Metal balconies enhance outdoor living space
A new public housing complex in a southwestern France community may help pave the way to further rehabilitating what was once a working-class neighbourhood.
Bordeaux, France-based More Architecture and Poggi Architecture have joined forces to create White Clouds, a 1,886-squaremetre setup which provides 30 apartments for the town of Saintes.
Calling themselves Poggi + More, the architects have pooled their expertise and resources “to maximize outdoor space through a series of gridded metal balconies.
“The building is positioned in such a way as to respect the site’s quality, rather than merely colonize the given space,” the architects told design magazine Dezeen.com.

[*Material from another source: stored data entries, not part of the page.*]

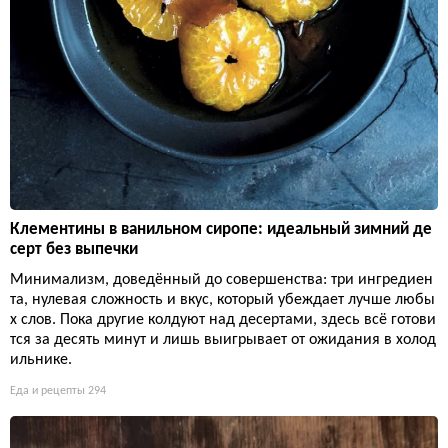
Клементины в ванильном сиропе: идеальный зимний де
серт без выпечки
Минимализм, доведённый до совершенства: три ингредиен
та, нулевая сложность и вкус, который убеждает лучше любы
х слов. Пока другие колдуют над десертами, здесь всё готови
тся за десять минут и лишь выигрывает от ожидания в холод
ильнике.
Еда и рецепты
294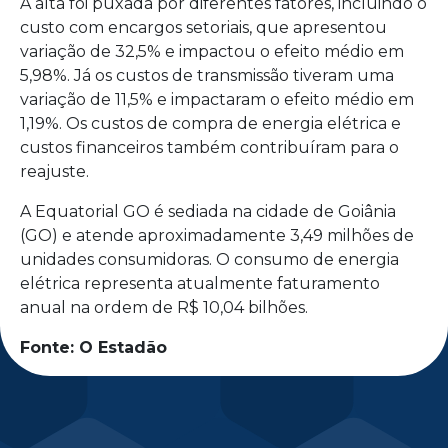
A alta foi puxada por diferentes fatores, incluindo o
custo com encargos setoriais, que apresentou
variação de 32,5% e impactou o efeito médio em
5,98%. Já os custos de transmissão tiveram uma
variação de 11,5% e impactaram o efeito médio em
1,19%. Os custos de compra de energia elétrica e
custos financeiros também contribuíram para o
reajuste.
A Equatorial GO é sediada na cidade de Goiânia
(GO) e atende aproximadamente 3,49 milhões de
unidades consumidoras. O consumo de energia
elétrica representa atualmente faturamento
anual na ordem de R$ 10,04 bilhões.
Fonte: O Estadão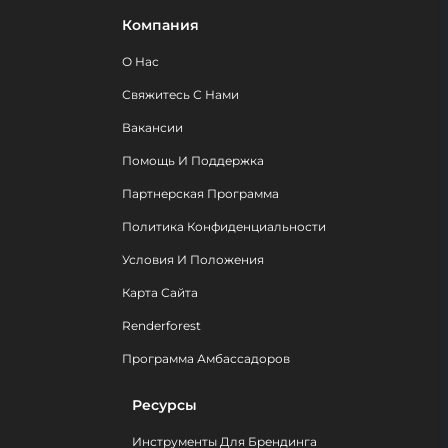
Компания
О Нас
Свяжитесь С Нами
Вакансии
Помощь И Поддержка
Партнерская Программа
Политика Конфиденциальности
Условия И Положения
Карта Сайта
Renderforest
Программа Амбассадоров
Ресурсы
Инструменты Для Брендинга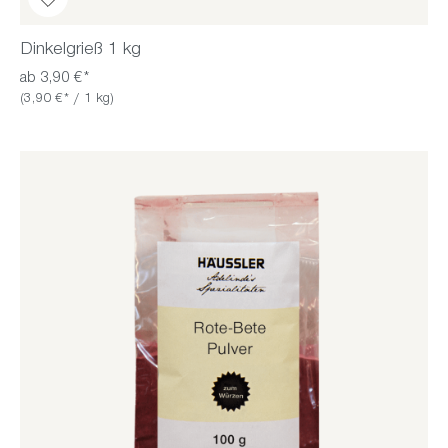
Dinkelgrieß 1 kg
ab 3,90 €*
(3,90 €* / 1 kg)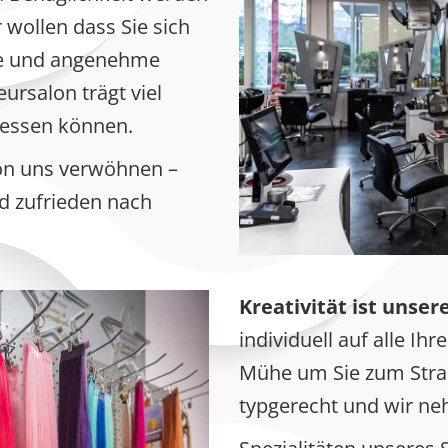
 wollen dass Sie sich
te und angenehme
ursalon trägt viel
gessen können.
von uns verwöhnen –
nd zufrieden nach
Kreativität ist unser
individuell auf alle Ih
Mühe um Sie zum Strahl
typgerecht und wir neh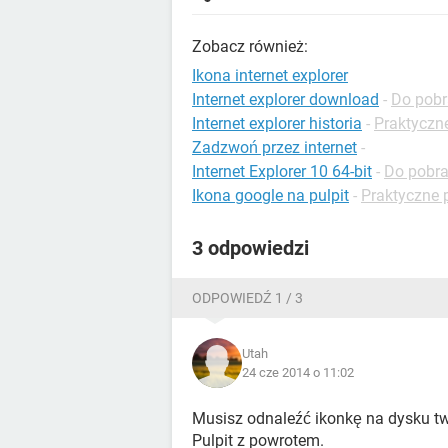
Zobacz również:
Ikona internet explorer
Internet explorer download
-
Do pobr
Internet explorer historia
-
Praktyczne
Zadzwoń przez internet
-
Internet Explorer 10 64-bit
-
Do pobra
Ikona google na pulpit
-
Praktyczne 
3 odpowiedzi
ODPOWIEDŹ 1 / 3
Utah
24 cze 2014 o 11:02
Musisz odnaleźć ikonkę na dysku twa
Pulpit z powrotem.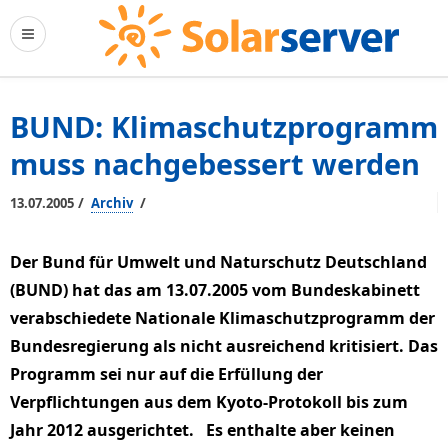
BUND: Klimaschutzprogramm
muss nachgebessert werden
/
/
13.07.2005
Archiv
Der Bund für Umwelt und Naturschutz Deutschland
(BUND) hat das am 13.07.2005 vom Bundeskabinett
verabschiedete Nationale Klimaschutzprogramm der
Bundesregierung als nicht ausreichend kritisiert. Das
Programm sei nur auf die Erfüllung der
Verpflichtungen aus dem Kyoto-Protokoll bis zum
Jahr 2012 ausgerichtet. Es enthalte aber keinen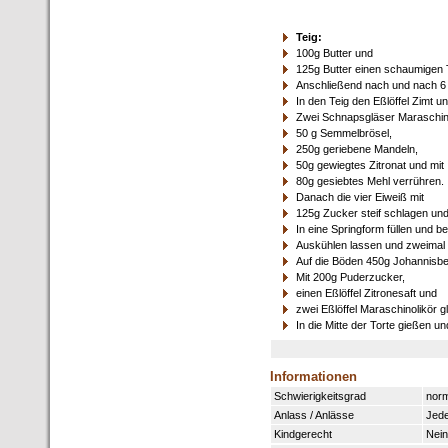
Teig:
100g Butter und
125g Butter einen schaumigen 
Anschließend nach und nach 6
In den Teig den Eßlöffel Zimt u
Zwei Schnapsgläser Maraschino
50 g Semmelbrösel,
250g geriebene Mandeln,
50g gewiegtes Zitronat und mit
80g gesiebtes Mehl verrühren.
Danach die vier Eiweiß mit
125g Zucker steif schlagen und
In eine Springform füllen und 
Auskühlen lassen und zweimal
Auf die Böden 450g Johannisbe
Mit 200g Puderzucker,
einen Eßlöffel Zitronesaft und
zwei Eßlöffel Maraschinolikör gl
In die Mitte der Torte gießen u
Informationen
Schwierigkeitsgrad
norm
Anlass / Anlässe
Jede
Kindgerecht
Nein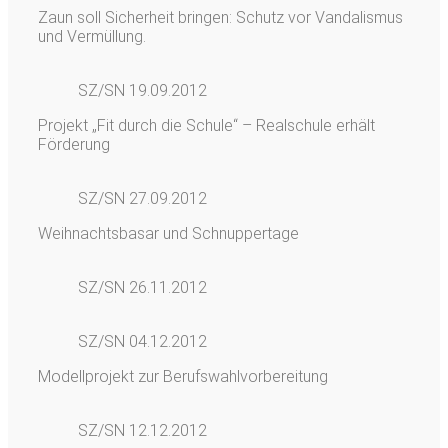
Zaun soll Sicherheit bringen: Schutz vor Vandalismus
und Vermüllung.
SZ/SN 19.09.2012
Projekt „Fit durch die Schule“ – Realschule erhält
Förderung
SZ/SN 27.09.2012
Weihnachtsbasar und Schnuppertage
SZ/SN 26.11.2012
SZ/SN 04.12.2012
Modellprojekt zur Berufswahlvorbereitung
SZ/SN 12.12.2012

“The little boxes project outward, embracing the most interesting vistas.”
Caged balconies, the architect collective added, are “grafted” onto every side of the block, ensuring there is no primary facade. Their size and placement corresponds with the need of each apartment, which are contained within three white, corrugated metal blocks.
“Exit conventional balconies, terraces and loggias with their separating walls and shields of varying transparency, used to hide unsightly objects or provide a modicum of intimacy,” said the architects. “In this design, the outside spaces are extremely secluded and provide genuine additional spaces, equipped with utility rooms for drying, washing or storing bulky objects, just like garden sheds,” they continued.
“The apartments flow out into these exterior facilities, thereby offering ample extra space.”
The blocks of the public-housing unit are set partially into the slope of the landscape, bound on either sides by existing footpaths, houses, and roads. No word on any rental vacancies or costs of the units.